Court opens DOF bankruptcy proceedings

Hordaland district court resolved last week to start bankruptcy proceedings in debt-laden Norwegian offshore vessel owner DOF, which will see the company’s share capital lost and no value left to its shareholders.

The move follows DOF creditors’ request after its board of directors failed to secure the majority of shareholders to support the latest restructuring plan which would have given the current owners 3.75% of the shares in the company.

The DOF Group has approximately NOK25bn ($2.5bn) in debt on which, for the most part, neither interest nor instalments have been paid for more than two years.
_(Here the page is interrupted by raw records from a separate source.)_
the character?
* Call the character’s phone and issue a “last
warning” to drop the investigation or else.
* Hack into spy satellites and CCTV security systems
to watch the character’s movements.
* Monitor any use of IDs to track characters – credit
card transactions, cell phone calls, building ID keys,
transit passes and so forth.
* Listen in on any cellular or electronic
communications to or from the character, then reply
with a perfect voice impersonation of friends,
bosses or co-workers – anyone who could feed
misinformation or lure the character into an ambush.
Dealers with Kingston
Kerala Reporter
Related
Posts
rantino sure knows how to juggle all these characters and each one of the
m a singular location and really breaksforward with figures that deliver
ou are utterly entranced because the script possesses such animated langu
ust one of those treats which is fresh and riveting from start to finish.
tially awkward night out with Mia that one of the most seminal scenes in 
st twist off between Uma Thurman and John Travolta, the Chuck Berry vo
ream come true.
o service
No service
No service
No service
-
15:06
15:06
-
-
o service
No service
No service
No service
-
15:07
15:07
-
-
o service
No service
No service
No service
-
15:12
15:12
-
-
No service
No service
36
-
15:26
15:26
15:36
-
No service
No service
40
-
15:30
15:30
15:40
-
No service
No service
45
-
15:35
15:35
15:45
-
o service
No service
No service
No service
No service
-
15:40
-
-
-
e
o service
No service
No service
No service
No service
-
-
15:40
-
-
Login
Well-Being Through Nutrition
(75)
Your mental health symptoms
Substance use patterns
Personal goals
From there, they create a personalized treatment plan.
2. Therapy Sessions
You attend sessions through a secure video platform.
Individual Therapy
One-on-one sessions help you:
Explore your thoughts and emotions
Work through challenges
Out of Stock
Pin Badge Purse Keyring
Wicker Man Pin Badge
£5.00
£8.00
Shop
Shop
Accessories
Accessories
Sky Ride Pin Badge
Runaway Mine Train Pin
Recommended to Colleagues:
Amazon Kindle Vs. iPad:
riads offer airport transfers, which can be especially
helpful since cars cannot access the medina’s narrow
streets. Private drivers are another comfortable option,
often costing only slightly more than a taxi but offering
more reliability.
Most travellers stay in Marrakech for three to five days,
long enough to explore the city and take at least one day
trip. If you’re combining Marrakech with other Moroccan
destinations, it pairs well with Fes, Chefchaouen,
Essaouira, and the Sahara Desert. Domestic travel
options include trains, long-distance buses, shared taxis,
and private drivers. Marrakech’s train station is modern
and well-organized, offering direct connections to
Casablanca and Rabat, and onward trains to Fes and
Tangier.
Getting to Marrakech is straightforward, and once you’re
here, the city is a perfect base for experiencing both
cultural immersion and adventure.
The administrator of the bankruptcy estate and DOF’s lenders have entered into an agreement facilitating that the other companies in the Group will remain unaffected by the bankruptcy in DOF ASA.

“Such alternative implementation of the agreed financial restructuring has been structured to avoid any interruption to the ongoing operations of the Group and to avoid losses for the Group’s customers, suppliers and other trade creditors. Consequently, no other creditors than the financial creditors, nor any of the employees of the Group, are to be affected by such alternative implementation of the financial restructuring,” DOF said in a regulatory filing on Thursday.

DOF was founded in 1981 by Helge Møgster, who is also the largest shareholder. The Austevoll-headquartered company has a fleet of nearly 60 OSVs, and owns around 70 remotely operated vehicles (ROVs).